Mahler composed the work early in 1888 at white-hot speed in Leipzig, where he experienced his first success as a composer by completing Carl Maria von Weber’s unfinished opera Die drei Pintos (The Three Pintos), during which he fell passionately in love with the wife of Weber’s grandson. As Mahler later put it, Marion von Weber’s ‘musical, luminous being dedicated to the loftiest ideals’ inspired him to resume the composition of large-scale original works, which he had not done since his youthful cantata Das klagende Lied of 1880.

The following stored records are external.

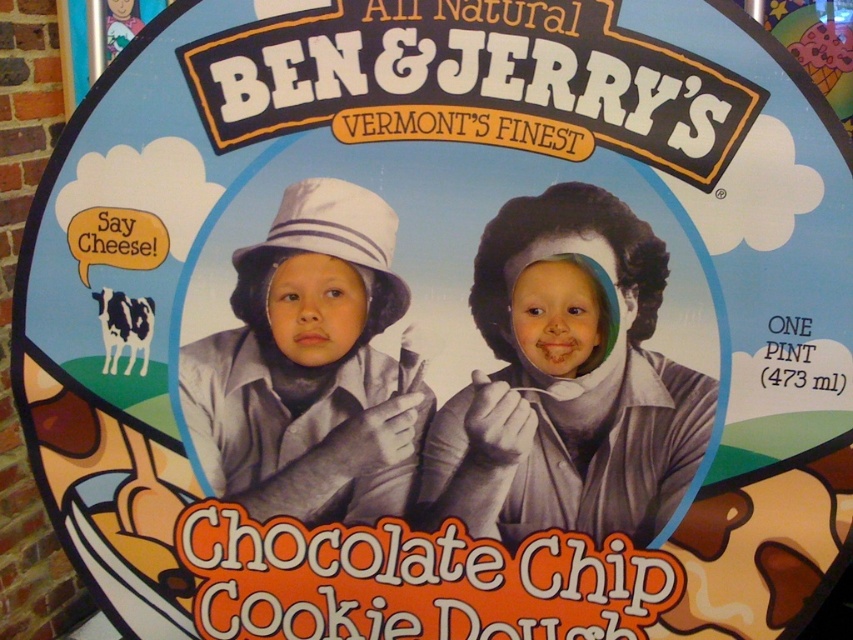 Is smooth chocolate at upper right smaller than white matte hat at center?

No, smooth chocolate at upper right is not smaller than white matte hat at center.

Who is shorter, smooth chocolate at upper right or white matte hat at center?

white matte hat at center

Image resolution: width=853 pixels, height=640 pixels. I want to click on smooth chocolate at upper right, so click(567, 381).

You are a GUI agent. You are given a task and a screenshot of the screen. Output one action in this format:
    pyautogui.click(x=<x>, y=<y>)
    Task: Click on the smooth chocolate at upper right
    The height and width of the screenshot is (640, 853).
    Given the screenshot: What is the action you would take?
    pyautogui.click(x=567, y=381) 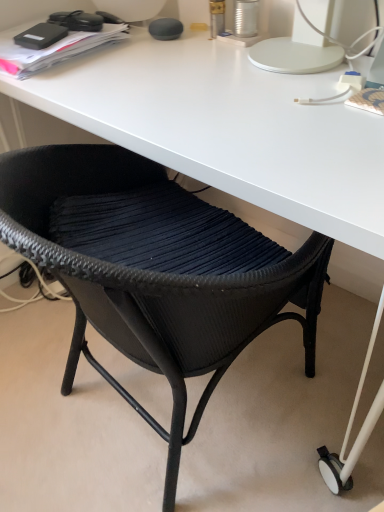 Image resolution: width=384 pixels, height=512 pixels. Identify the location of free point below black woven chair at lower center (from a real-world perspective). (133, 422). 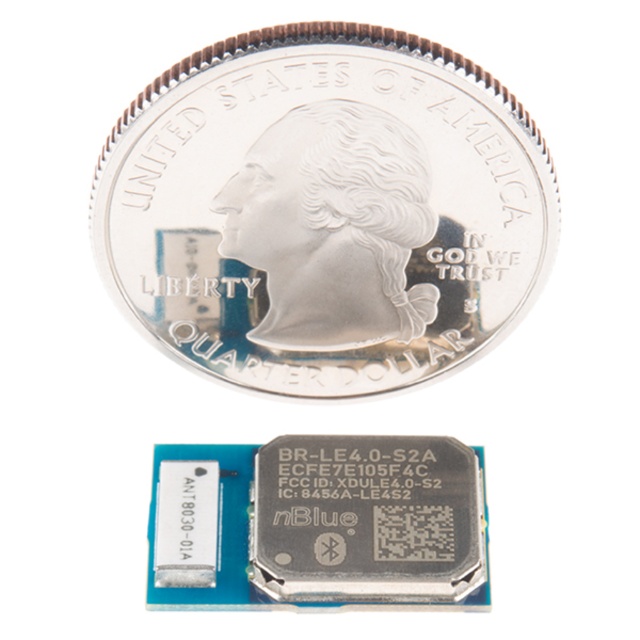 You are an engineer inspecting a circuit board with two silver metallic coins. You need to place a new component that requires 2 cm of vertical space between them. The silver metallic coin at center and the silver metallic coin at upper center are both in your way. Which coin should you move to ensure enough space?

The silver metallic coin at center is taller than the silver metallic coin at upper center. To create 2 cm of vertical space between them, you should move the taller silver metallic coin at center since it occupies more vertical space and adjusting its position would allow for the required clearance.

You are an engineer inspecting a circuit board with two silver metallic coins. The coins are labeled as the silver metallic coin at center and the silver metallic coin at upper center. Based on their positions, which coin would cast a larger shadow if a light is shone directly above them?

The silver metallic coin at center would cast a larger shadow because it is wider than the silver metallic coin at upper center. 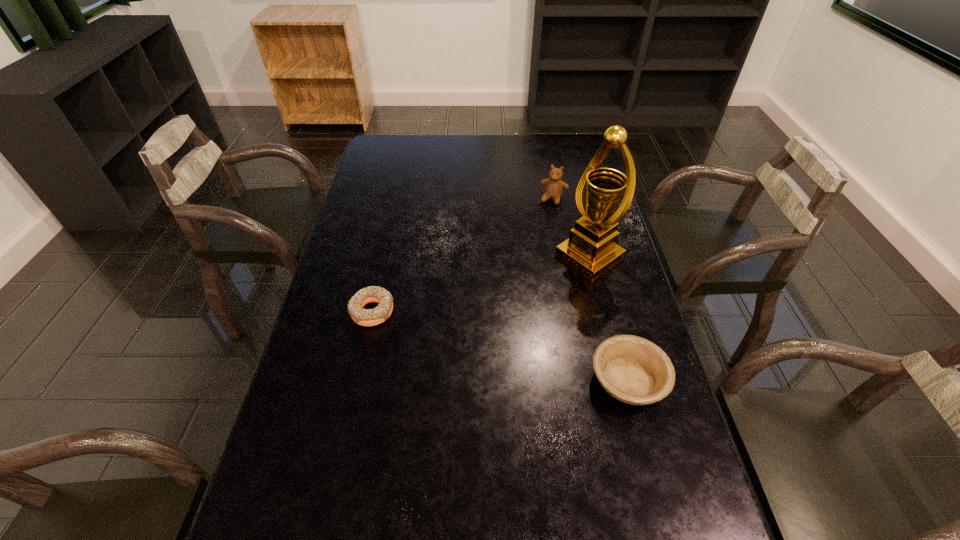 At what (x,y) coordinates should I click in order to perform the action: click on vacant space positioned on the front-facing side of the teddy bear. Please return your answer as a coordinate pair (x, y). Looking at the image, I should click on (545, 219).

In order to click on vacant space located 0.230m on the front-facing side of the teddy bear in this screenshot , I will do `click(534, 246)`.

Locate an element on the screen. The width and height of the screenshot is (960, 540). free location located on the front-facing side of the teddy bear is located at coordinates (545, 219).

Locate an element on the screen. The width and height of the screenshot is (960, 540). vacant space positioned on the front-facing side of the second farthest object is located at coordinates (470, 338).

Where is `free space located on the front-facing side of the second farthest object`? The width and height of the screenshot is (960, 540). free space located on the front-facing side of the second farthest object is located at coordinates (555, 280).

Where is `blank space located 0.180m on the front-facing side of the second farthest object`? The height and width of the screenshot is (540, 960). blank space located 0.180m on the front-facing side of the second farthest object is located at coordinates (524, 301).

Locate an element on the screen. object that is at the left edge is located at coordinates (365, 317).

I want to click on bowl positioned at the right edge, so click(x=634, y=370).

Identify the location of teddy bear that is at the right edge. (554, 186).

I want to click on award that is at the right edge, so click(591, 248). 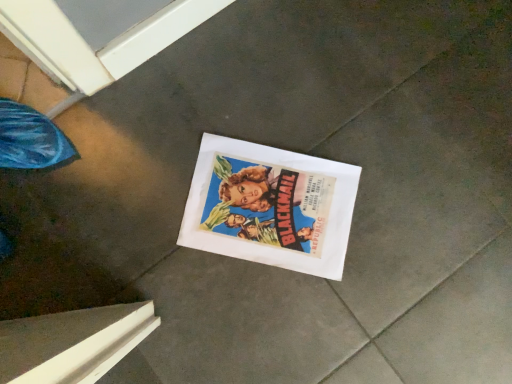 The height and width of the screenshot is (384, 512). What do you see at coordinates (270, 206) in the screenshot?
I see `matte paper flyer at center` at bounding box center [270, 206].

Locate an element on the screen. matte paper flyer at center is located at coordinates (270, 206).

Measure the distance between matte paper flyer at center and camera.

matte paper flyer at center and camera are 29.41 inches apart from each other.

Locate an element on the screen. The width and height of the screenshot is (512, 384). matte paper flyer at center is located at coordinates (270, 206). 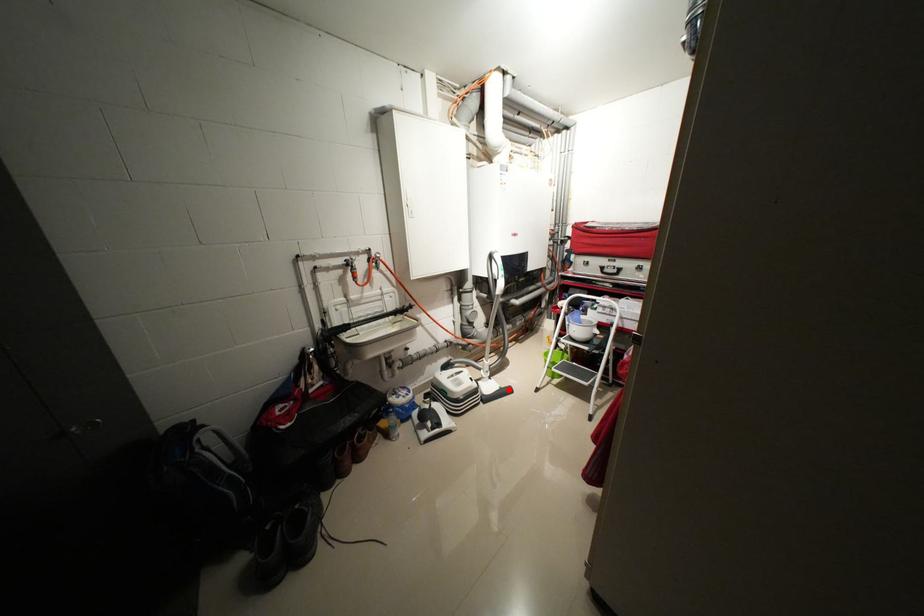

The result was a five-movement ‘Symphonic Poem’ in two parts that Mahler premiered in November 1889 in Budapest, where he had become director of the Royal Hungarian Opera. It was so poorly received that ‘I went about as though diseased, or an outlaw’. Following his move to Hamburg, Mahler substantially revised the work, entitling it Titan: A Tone Poem in Symphony Form and adding some of the now well-known titles to the five movements in the freshly copied autograph manuscript. In the Hamburg program leaflet for the performance on 27 October 1893 they were called: Spring without end, Blumine, In full sail, Stranded. A funeral march in the manner of Callot, and Dall inferno al Paradiso. Mahler also sprinkled into his programmatic commentary several allusions to the writings of his favorite author, Jean Paul Richter, and revealed that, rather astonishingly, the fourth movement was inspired by ‘the parodistic picture, well known to all children in Austria, The Hunter’s Funeral Procession’, in which the beasts of the forest accompany the dead woodsman’s coffin to the grave. This performance was only marginally more successful than the Budapest premiere.

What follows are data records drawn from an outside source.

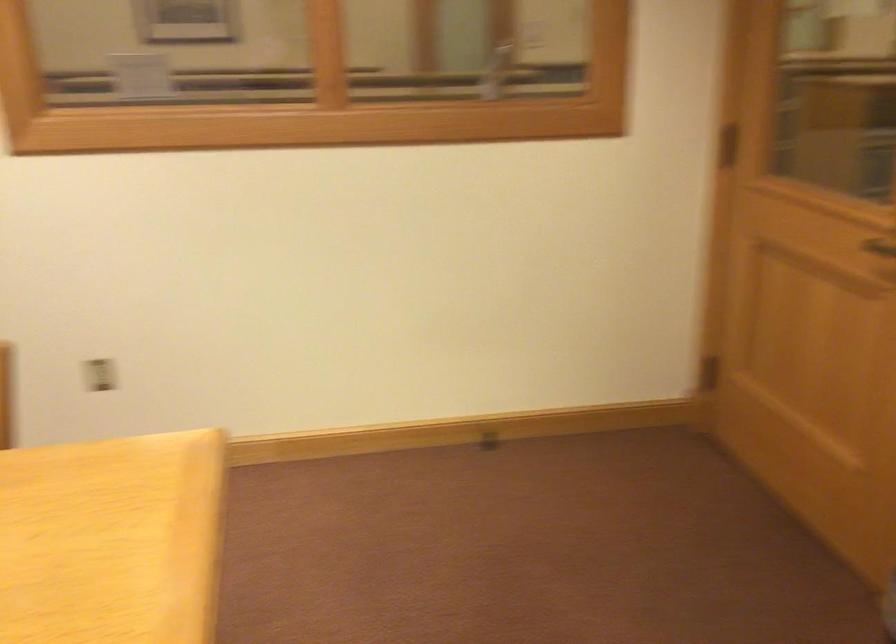 Question: The images are taken continuously from a first-person perspective. In which direction is your viewpoint rotating?

Choices:
 (A) Left
 (B) Right
 (C) Up
 (D) Down

Answer: (A) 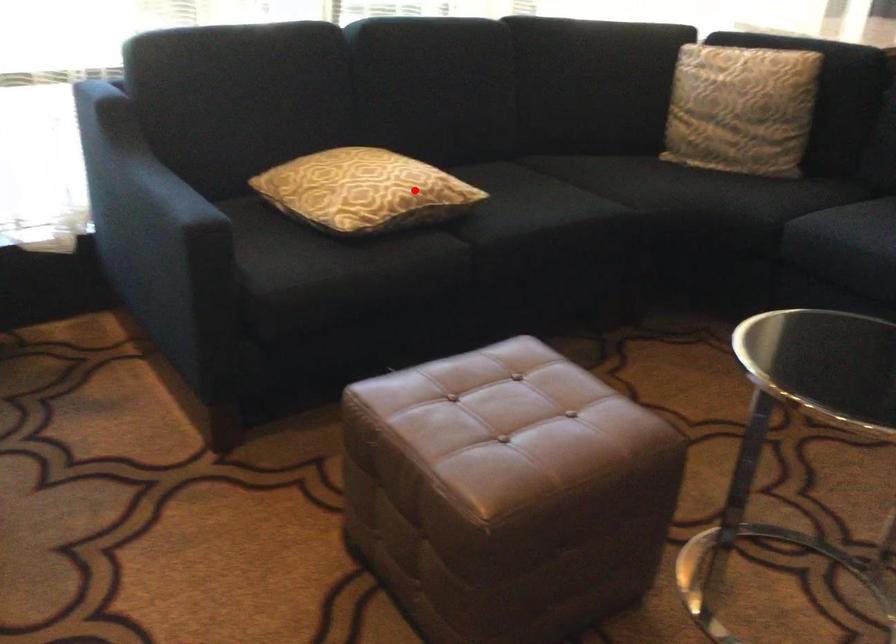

Titan was originally scored for triple winds, four horns, four trumpets, three trombones, tuba, timpani, percussion (triangle, Turkish cymbals, bass drum) harp, and strings. Mahler had the work reproduced by his regular Hamburg copyist, and this was the score from which he conducted both performances of Titan. He began revising the instrumentation almost immediately; by the time of the second performance at the festival of the Allgemeiner Deutscher Musikverein in Weimar on 3 June 1894, he had expanded the orchestra by three horns, an additional oboe and E flat clarinet, and tam-tam. While the audience reaction in Weimar was mixed, the reviews were almost entirely negative, with several critics underscoring both the seeming disparity between the programmatic commentary and the course of the music, and the bizarre nature of the last two movements (funeral march and finale). This Hamburg/Weimar copyist’s manuscript represents Mahler’s latest thoughts on the work as Titan, and is accordingly the basis for the Neue Kritische Gesamtausgabe edition. Mahler subsequently dropped the descriptive titles, discarded the ‘Blumine’ movement, further revised the instrumentation, and subsequently performed the work as Symphonie in D-Dur für grosses Orchester (Symphony in D major for large orchestra).

Our first edition of Titan includes the history of its genesis, reviews of the Hamburg and Weimar performances, a discussion of the programs and underlying ideas of the work, color illustrations of significant sources, and an extensive critical report that details variants, problematic passages, and all editorial interpolations.